Updated: Nov 12
On Monday, Johnson & Johnson announced that it would be temporarily pausing their large-scale vaccine trial due to reports that a participant had experienced an unexplained illness.
According to Johnson & Johnson, the participant’s unexplained illness will be reviewed and evaluated by the ENSEMBLE independent Data Safety Board as well as the New Jersey based pharmaceutical companies’ internal clinical and safety physicians.
This illness comes just weeks after Johnson & Johnson announced that it would be launching the first phase three, large-scale, single-dose COVID-19 vaccine trial in the United States. In a press release posted on their website, the company claimed that illnesses and accidents, even those that could potentially be serious are an expected part of any study. They stated. “ Based on our strong commitment to safety, all clinical studies conducted by the Janssen Pharmaceutical Companies of Johnson & Johnson have prespecified guidelines. These ensure our studies may be paused if an unexpected serious adverse event (SAE) that might be related to a vaccine or study drug is reported, so there can be a careful review of all of the medical information before deciding whether to restart the study.”
Dr.

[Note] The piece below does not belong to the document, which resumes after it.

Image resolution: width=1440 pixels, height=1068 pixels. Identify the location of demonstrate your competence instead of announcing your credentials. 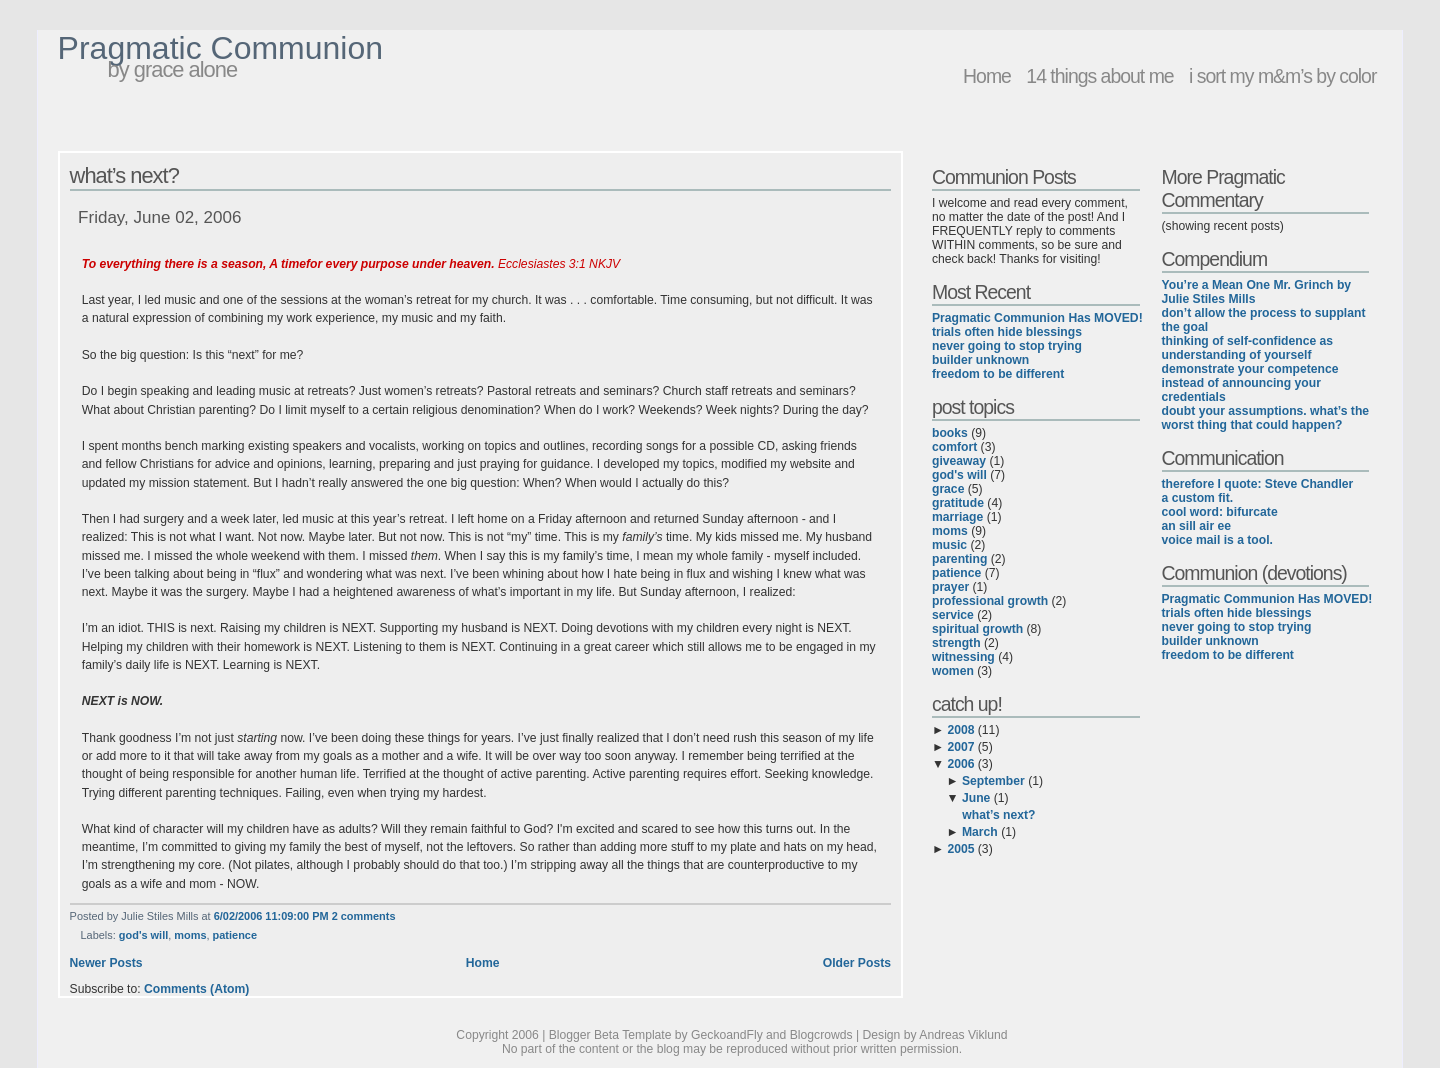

Mathai Mammen, global head of Janssen research and development at Johnson & Johnson, told investors on Tuesday that they still have limited information on the participant’s illness and have not yet discovered if the participant took the placebo or received the vaccine.

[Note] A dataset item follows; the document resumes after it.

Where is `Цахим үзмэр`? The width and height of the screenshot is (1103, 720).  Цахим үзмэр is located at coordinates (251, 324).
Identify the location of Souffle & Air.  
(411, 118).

Johnson & Johnson said that it would not release the details of the participant’s illness due to privacy concerns. They also stated that they are still learning more about the illness and would not share any additional information until they have all of the facts.

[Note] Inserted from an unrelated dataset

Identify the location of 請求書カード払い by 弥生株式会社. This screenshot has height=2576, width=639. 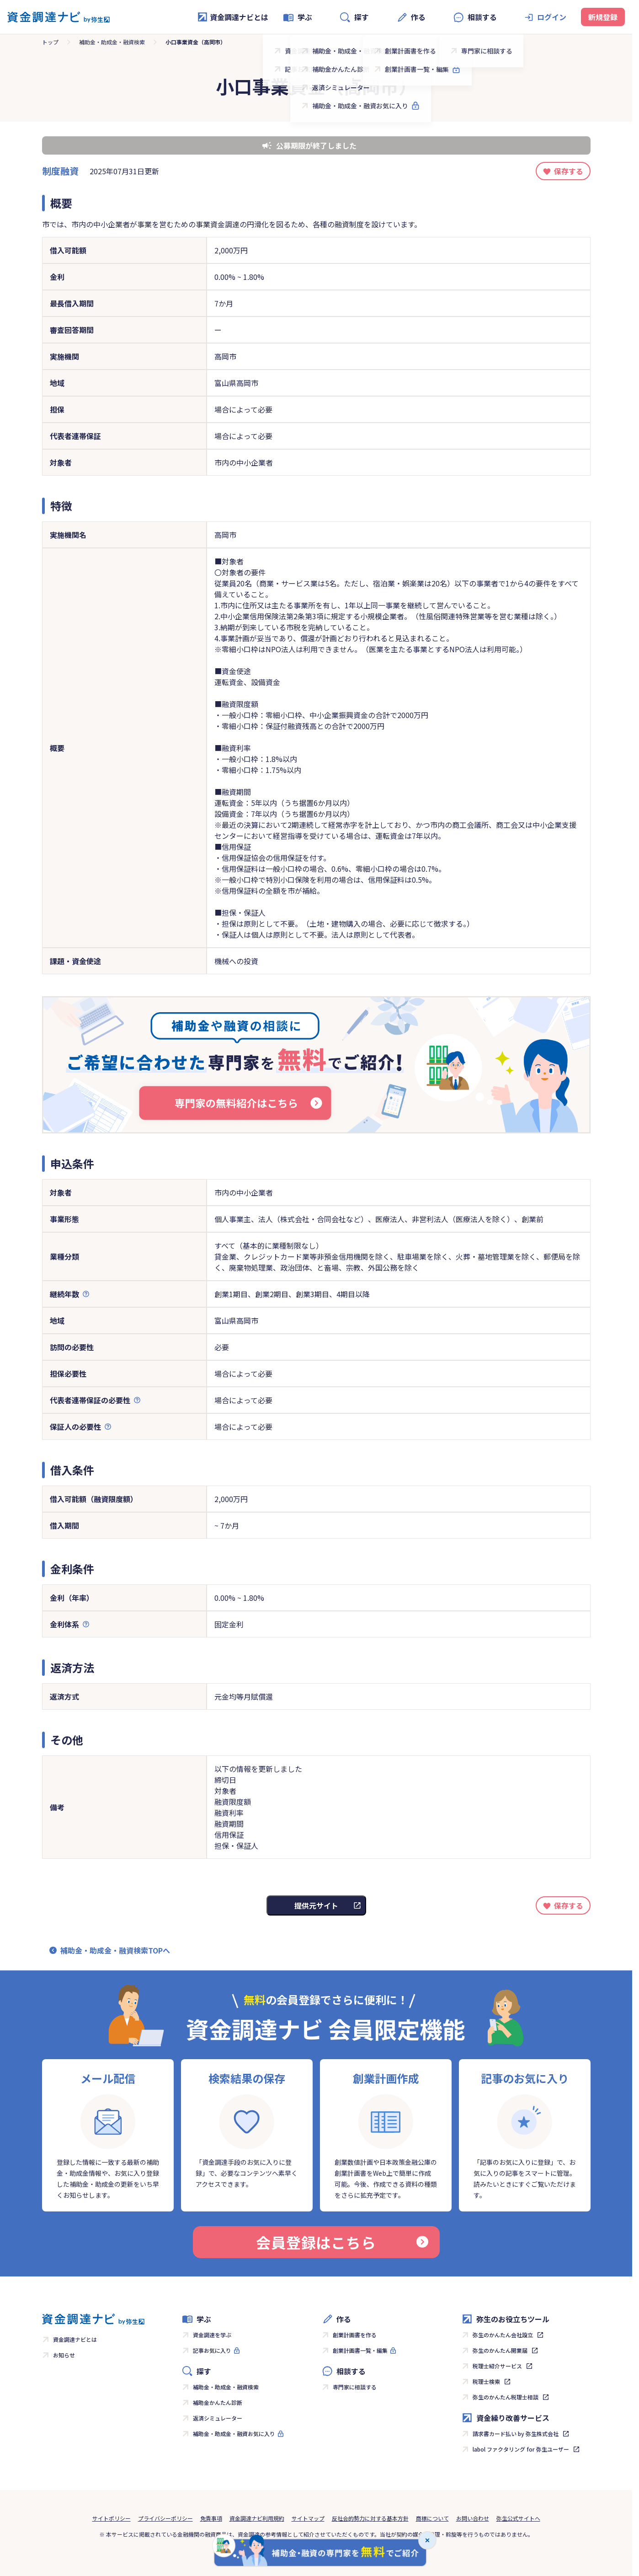 (516, 2433).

This is not the first COVID-19 vaccine trial to be halted. On September 8, Astrazeneca announced that the trial for the vaccine would be paused due to a participant developing a spinal cord injury known as transverse myelitis. Although the trial continues to be halted in the United States, The United Kingdom and other countries have since resumed all trials.
The vaccines being developed by Johnson & Johnson and Astrazeneca are just two of several late-stage vaccines currently in development. On Friday, Pfizer announced that it could be ready to file for emergency use authorization for their vaccine in November making it available in the United States as early as the end of the year.